┌─ DATA SHOWN

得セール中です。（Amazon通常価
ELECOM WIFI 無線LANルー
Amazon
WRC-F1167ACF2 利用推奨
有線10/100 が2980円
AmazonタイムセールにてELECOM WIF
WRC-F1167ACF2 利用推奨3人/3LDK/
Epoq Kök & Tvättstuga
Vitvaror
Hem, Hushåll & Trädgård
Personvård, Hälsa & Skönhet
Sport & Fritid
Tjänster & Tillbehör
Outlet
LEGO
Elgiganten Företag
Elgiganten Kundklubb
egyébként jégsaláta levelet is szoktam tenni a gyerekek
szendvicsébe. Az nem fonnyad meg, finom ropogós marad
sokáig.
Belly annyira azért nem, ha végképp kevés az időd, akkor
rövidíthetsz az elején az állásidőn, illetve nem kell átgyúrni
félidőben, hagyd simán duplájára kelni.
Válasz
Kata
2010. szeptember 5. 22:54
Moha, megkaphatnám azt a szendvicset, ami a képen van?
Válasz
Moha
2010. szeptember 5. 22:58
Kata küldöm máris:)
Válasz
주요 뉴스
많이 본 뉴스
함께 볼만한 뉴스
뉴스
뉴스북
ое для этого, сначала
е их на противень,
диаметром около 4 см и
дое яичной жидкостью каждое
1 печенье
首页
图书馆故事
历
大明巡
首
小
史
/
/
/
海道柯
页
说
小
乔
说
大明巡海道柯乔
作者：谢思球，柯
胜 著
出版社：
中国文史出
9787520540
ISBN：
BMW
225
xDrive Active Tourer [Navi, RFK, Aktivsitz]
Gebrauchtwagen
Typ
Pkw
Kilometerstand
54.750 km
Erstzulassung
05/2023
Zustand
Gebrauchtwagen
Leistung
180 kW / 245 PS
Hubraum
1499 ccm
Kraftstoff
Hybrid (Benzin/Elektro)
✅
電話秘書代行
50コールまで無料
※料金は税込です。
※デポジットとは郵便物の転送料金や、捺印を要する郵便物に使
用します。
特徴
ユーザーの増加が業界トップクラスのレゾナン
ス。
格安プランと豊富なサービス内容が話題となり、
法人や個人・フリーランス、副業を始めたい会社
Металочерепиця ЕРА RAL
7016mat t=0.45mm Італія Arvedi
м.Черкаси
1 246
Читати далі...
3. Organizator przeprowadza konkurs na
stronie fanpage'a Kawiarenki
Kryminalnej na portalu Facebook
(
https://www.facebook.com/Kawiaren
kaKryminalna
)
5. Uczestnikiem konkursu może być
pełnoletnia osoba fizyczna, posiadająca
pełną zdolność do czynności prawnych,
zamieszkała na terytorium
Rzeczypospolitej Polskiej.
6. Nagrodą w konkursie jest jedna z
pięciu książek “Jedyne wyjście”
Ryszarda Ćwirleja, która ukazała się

└─

> **WORK ITEM**
All of the material must be given again, exactly as it appears above.

> **SOLUTION TO THIS PROBLEM**
得セール中です。（Amazon通常価
ELECOM WIFI 無線LANルー
Amazon
WRC-F1167ACF2 利用推奨
有線10/100 が2980円
AmazonタイムセールにてELECOM WIF
WRC-F1167ACF2 利用推奨3人/3LDK/
Epoq Kök & Tvättstuga
Vitvaror
Hem, Hushåll & Trädgård
Personvård, Hälsa & Skönhet
Sport & Fritid
Tjänster & Tillbehör
Outlet
LEGO
Elgiganten Företag
Elgiganten Kundklubb
egyébként jégsaláta levelet is szoktam tenni a gyerekek
szendvicsébe. Az nem fonnyad meg, finom ropogós marad
sokáig.
Belly annyira azért nem, ha végképp kevés az időd, akkor
rövidíthetsz az elején az állásidőn, illetve nem kell átgyúrni
félidőben, hagyd simán duplájára kelni.
Válasz
Kata
2010. szeptember 5. 22:54
Moha, megkaphatnám azt a szendvicset, ami a képen van?
Válasz
Moha
2010. szeptember 5. 22:58
Kata küldöm máris:)
Válasz
주요 뉴스
많이 본 뉴스
함께 볼만한 뉴스
뉴스
뉴스북
ое для этого, сначала
е их на противень,
диаметром около 4 см и
дое яичной жидкостью каждое
1 печенье
首页
图书馆故事
历
大明巡
首
小
史
/
/
/
海道柯
页
说
小
乔
说
大明巡海道柯乔
作者：谢思球，柯
胜 著
出版社：
中国文史出
9787520540
ISBN：
BMW
225
xDrive Active Tourer [Navi, RFK, Aktivsitz]
Gebrauchtwagen
Typ
Pkw
Kilometerstand
54.750 km
Erstzulassung
05/2023
Zustand
Gebrauchtwagen
Leistung
180 kW / 245 PS
Hubraum
1499 ccm
Kraftstoff
Hybrid (Benzin/Elektro)
✅
電話秘書代行
50コールまで無料
※料金は税込です。
※デポジットとは郵便物の転送料金や、捺印を要する郵便物に使
用します。
特徴
ユーザーの増加が業界トップクラスのレゾナン
ス。
格安プランと豊富なサービス内容が話題となり、
法人や個人・フリーランス、副業を始めたい会社
Металочерепиця ЕРА RAL
7016mat t=0.45mm Італія Arvedi
м.Черкаси
1 246
Читати далі...
3. Organizator przeprowadza konkurs na
stronie fanpage'a Kawiarenki
Kryminalnej na portalu Facebook
(
https://www.facebook.com/Kawiaren
kaKryminalna
)
5. Uczestnikiem konkursu może być
pełnoletnia osoba fizyczna, posiadająca
pełną zdolność do czynności prawnych,
zamieszkała na terytorium
Rzeczypospolitej Polskiej.
6. Nagrodą w konkursie jest jedna z
pięciu książek “Jedyne wyjście”
Ryszarda Ćwirleja, która ukazała się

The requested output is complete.